Cependant personne d'entre nous ne pourrait prétendre avoir oublié ce qu'il avait été en société sinon qu'il l'oubliait momentanément dans le jeu et à la faveur du jeu qui ne rapprochait que des enfants sans statut social, ce statut social qui autrement et à tout autre moment de notre vie nous aurait séparé.
Tandis que les enfants se définiraient seulement par l'amitié qui les tient nous autres les adultes nous définirions par la place que nous occuperions dans la société et tant que nous l'occupons. Il en irait un peu différemment quand nous ne l'occupons plus et nous irions presque jusqu'à l'oublier quand nous jouons ensemble. A la faveur du jeu et de l'amitié.
La fraternité retrouvée. Il est étrange que ce soit quand la société se fait le plus oublier, est le moins présente à notre esprit, aussi que gouverne le moins nos actions, qu'on se sentent le mieux ensemble, si l'on considère que la société c'est l'être social. A moins qu'il y ait une société de l'homme qui se distinguerait de la société officiellement reconnue qui irait se détachant de l'homme.
Il y a longtemps même qu'elle ne serait plus à son service mais en aurait fait son serviteur de sorte qu'il serait tout étonné comme je le suis de se sentir bien en la société de ses amis mais à un âge certes où ils auraient un peu été mis à distance ou pris leur distance vis à vis de la société qui les tenait au travail et séparés et éloignés et tiraillés par ses mêmes exigences professionnelles, familiales et sociales.
Aussi plutôt que de la faire partir du contrat social (J.J Rousseau) pour aboutir à ce qu'elle est devenue ne faudrait-il pas mieux la faire partir de la société des amis allant s'élargissant pour nous la rendre plus acceptable et pourquoi ne pas dire conviviable et comprendre qu'à chaque fois qu'elle nous devient intolérable c'est à chaque fois pour s'en être trop éloignée.
Par là même il faudrait aussi qu'elle ne s'éloigne pas trop du jeu.

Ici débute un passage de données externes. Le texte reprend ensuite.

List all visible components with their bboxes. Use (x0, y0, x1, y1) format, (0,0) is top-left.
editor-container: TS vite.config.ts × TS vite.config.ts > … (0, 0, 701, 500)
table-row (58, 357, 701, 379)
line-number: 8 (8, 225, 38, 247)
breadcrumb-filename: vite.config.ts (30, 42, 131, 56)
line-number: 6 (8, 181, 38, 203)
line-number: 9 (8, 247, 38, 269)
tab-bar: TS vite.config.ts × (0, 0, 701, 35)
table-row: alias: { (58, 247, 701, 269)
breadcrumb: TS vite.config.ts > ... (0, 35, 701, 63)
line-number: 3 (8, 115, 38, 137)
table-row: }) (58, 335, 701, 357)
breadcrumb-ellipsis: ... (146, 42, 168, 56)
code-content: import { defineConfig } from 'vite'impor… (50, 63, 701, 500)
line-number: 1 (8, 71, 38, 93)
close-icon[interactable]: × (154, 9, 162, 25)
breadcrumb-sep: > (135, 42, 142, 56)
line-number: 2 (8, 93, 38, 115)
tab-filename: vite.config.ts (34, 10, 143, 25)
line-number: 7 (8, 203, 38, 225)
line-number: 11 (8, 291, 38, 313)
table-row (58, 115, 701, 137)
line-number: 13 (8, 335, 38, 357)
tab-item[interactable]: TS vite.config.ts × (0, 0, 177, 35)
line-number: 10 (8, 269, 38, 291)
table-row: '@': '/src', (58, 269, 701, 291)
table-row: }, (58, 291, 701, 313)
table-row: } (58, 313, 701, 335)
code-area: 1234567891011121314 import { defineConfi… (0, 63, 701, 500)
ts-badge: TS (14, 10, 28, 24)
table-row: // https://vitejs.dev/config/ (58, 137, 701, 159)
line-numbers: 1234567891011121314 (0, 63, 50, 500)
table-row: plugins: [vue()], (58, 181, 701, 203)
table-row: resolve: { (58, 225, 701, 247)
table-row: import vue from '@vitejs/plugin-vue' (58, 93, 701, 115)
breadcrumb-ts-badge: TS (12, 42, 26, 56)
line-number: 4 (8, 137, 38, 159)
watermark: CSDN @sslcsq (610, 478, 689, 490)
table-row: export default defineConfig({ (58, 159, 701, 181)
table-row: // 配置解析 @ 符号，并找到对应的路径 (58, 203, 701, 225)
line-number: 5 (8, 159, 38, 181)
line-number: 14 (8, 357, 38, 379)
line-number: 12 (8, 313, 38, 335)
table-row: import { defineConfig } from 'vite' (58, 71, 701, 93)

Pour qu'on en oublie un peu qui l'on est comme qui est l'autre il n'y a rien de mieux que le jeu: on est tous égaux devant un échiquier et que le meilleur gagne sans considération de qui il peut bien être par ailleurs. Il y a une maison de retraite sur les bords de Marne qui affichent des retraités s'adonnant aux jeux de société, on dirait des enfants.
A défaut d'attendre l'abolition des classes pourquoi n'abolirait on pas les classes d'âges de sorte qu'il ne faille pas attendre d'être vieux pour jouer ensemble comme des gamins que seul définiraient l'amitié, et le travail ne serait alors plus un travail mais une occupation aussi ludique qu'une autre et créative et fraternelle et que le meilleur gagne ou sans souci de ce qu'il y est un meilleur et qu'il gagne.
CITATION
"Il s'ensuit que l'être social, dans l'Etat de classes, est inhumain pour autant que la conscience des différentes classes ne peut lui correspondre réellement, mais seulement d'une manière très médiate, impropre, décalée." Walter Benjamin dans Un marginal sort de l'ombre.